My grades were satisfactory, but my internal voice was never satisfied. Median? Why didn’t you get above median? Above median? Why didn’t you get FAR above median? Below median? That’s when I grabbed a bag of M&Ms, put on some Parks and Recreation, and allowed Leslie Knope to provide me with comic relief. 

I’m pursuing jobs in the public interest field, which means my job search differs from my peers seeking law firm jobs. In the summer between 1L and 2L, most of my peers participated in On-Campus Interviewing, or OCI, which involved weeks of intense, rapid-fire interviewing by numerous law firms, followed hopefully by callback interviews and a job offer. I’d listen as they rattled off the names of law firms—so many I could barely keep track—and was ecstatic that my closest friends were getting jobs so early. However, for public interest students like me, the path was murkier and required more patience. Most public interest fellowships and employers don’t even begin hiring until the end of 2L, a full year after OCI. Most of us don’t know whether we have jobs until 3L, thereby requiring fortitude and stamina in knowing we’re in a minute number of students still unemployed.

For my 1L summer, I decided to simultaneously complete a part-time legal internship in Los Angeles while working at my local overnight summer camp. As I stepped onto the familiar Malibu campsite, I felt comfortable for the first time in months. I felt secure. I felt confident in my ability. Whether it was crafting friendship bracelets, hollering camp cheers at the top of my lungs, or giving hugs to every (yes, every) fellow staff member, a familiarity and sense of fulfillment replaced months of persistent self-doubt. I had to wonder: would I ever fit into the fabric of this law school?

Fast forward to my 2L year. After a riveting seminar on divorce law, I met with my professor. We began talking, and she said, “You know, Joseph, you really have such nuanced contributions in class. You should pursue a career in family law.” I was shocked. Feedback on law school primarily consisted of three-digit numbers, and I consistently doubted my ability when those numbers proved subpar or even on par. I had waited two years for this direct validation to finally feel comfortable in my aptitude within the University of Chicago Law School community. I wondered why I had agonized over every performance marker. Why my grades seemed deficient, why my employment track was disquieting, why my studying habits were distressing.

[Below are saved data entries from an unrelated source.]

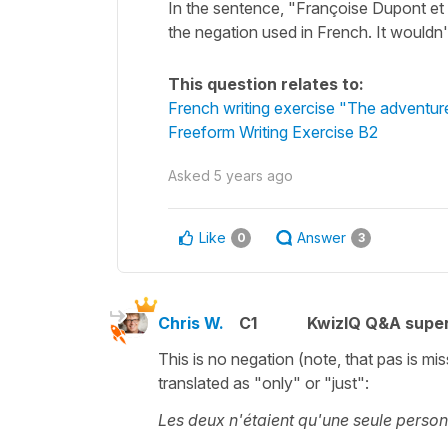
In the sentence, "Françoise Dupont et
the negation used in French. It wouldn'
This question relates to:
French writing exercise "The adventu
Freeform Writing Exercise B2
Asked
5 years ago
Like
Answer
0
3
Chris W.
C1
KwizIQ Q&A super
This is no negation (note, that pas is mi
translated as "only" or "just":
Les deux n'étaient qu'une seule person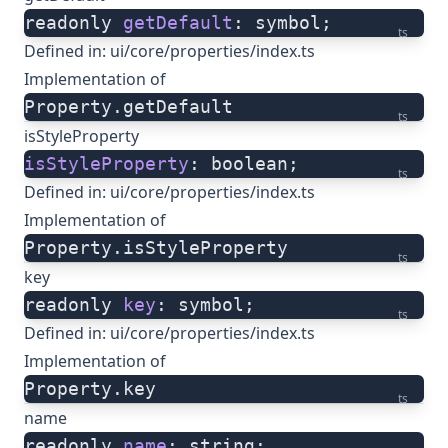
readonly 
getDefault
: symbol;
ts
Defined in:
ui/core/properties/index.ts
Implementation of
Property.getDefault
ts
isStyleProperty
isStyleProperty
: boolean;
ts
Defined in:
ui/core/properties/index.ts
Implementation of
Property.isStyleProperty
ts
key
readonly 
key
: symbol;
ts
Defined in:
ui/core/properties/index.ts
Implementation of
Property.key
ts
name
readonly 
name
: string;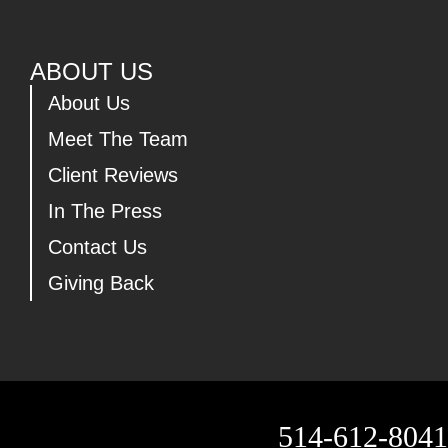
ABOUT US
About Us
Meet The Team
Client Reviews
In The Press
Contact Us
Giving Back
514-612-8041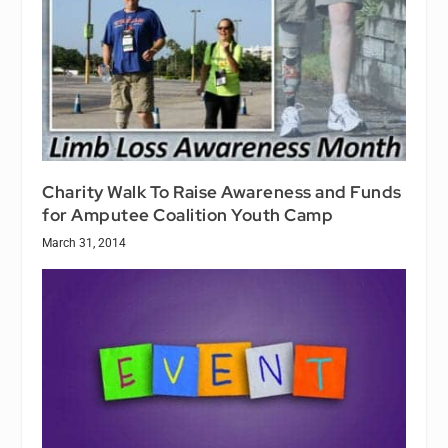
Charity Walk To Raise Awareness and Funds
for Amputee Coalition Youth Camp
March 31, 2014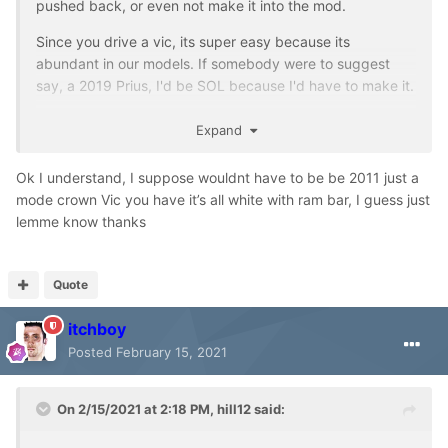
pushed back, or even not make it into the mod.
Since you drive a vic, its super easy because its
abundant in our models. If somebody were to suggest
say, a 2019 Prius, I'd be SOL because I'd have to make it.
I've well exceeded 10 POV's, so it has been decided: I will
Expand
provide a choice of "set A" of POVs featuring the Montana
team, or "set B" of user-submitted cars.
Ok I understand, I suppose wouldnt have to be be 2011 just a
mode crown Vic you have it’s all white with ram bar, I guess just
Anyway, since Montana is a popular thread, I'll use this
lemme know thanks
one to shill for my dev assets.
https://www.emergency-planet.com/files/file/1316-2020-
dodge-ram-3500-5500/
Quote
itchboy
Posted
February 15, 2021
On 2/15/2021 at 2:18 PM,
hill12
said: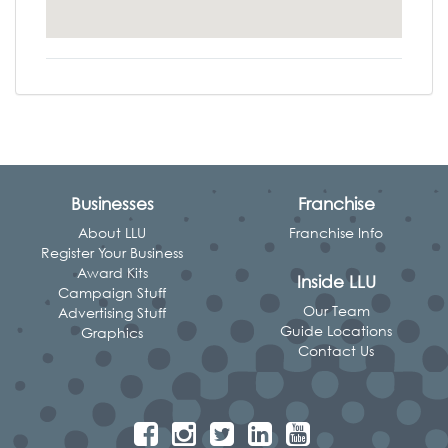
Businesses
Franchise
About LLU
Franchise Info
Register Your Business
Award Kits
Inside LLU
Campaign Stuff
Our Team
Advertising Stuff
Guide Locations
Graphics
Contact Us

The answer hit me: I had spent two years comparing myself to the best of every single other student. I had cherry-picked moments where I perceived others were thriving and assembled them to manufacture a fictitious law student who never struggled. For two years, I desperately attempted to catch up to that student. The thing is, that student never existed.

The J. Crew model from Classroom II?  He was equally nervous about the first day of classes.

The outline “gunner” from the library? He was completing his outline early to better care for his children during exams.

One of the students who seemed omniscient about the OCI process? She wanted to ensure herself a job offer after struggling the first quarter of law school.

As for me, I no longer feel puzzled by the law school. I’ve embraced who I am and the path I’m pursuing. I’m the president of the Law Students Association (our student body government) and am in the midst of applying to several different public interest post-grad programs scattered throughout the world. I now feel a spectacular energy in not knowing exactly what my path will look like, because I trust myself to figure it out. We all have that natural yet subtly destructive tendency to compare ourselves. It’s tempting especially when entering law school, an institution few of us know intimately before matriculation. I have fought a deep-rooted inclination to discredit my law student identity in whether I could ever thrive as a lawyer. However, the moment I ceased comparison and actually trusted myself, the law school transformed from a puzzle into a boundless opportunity.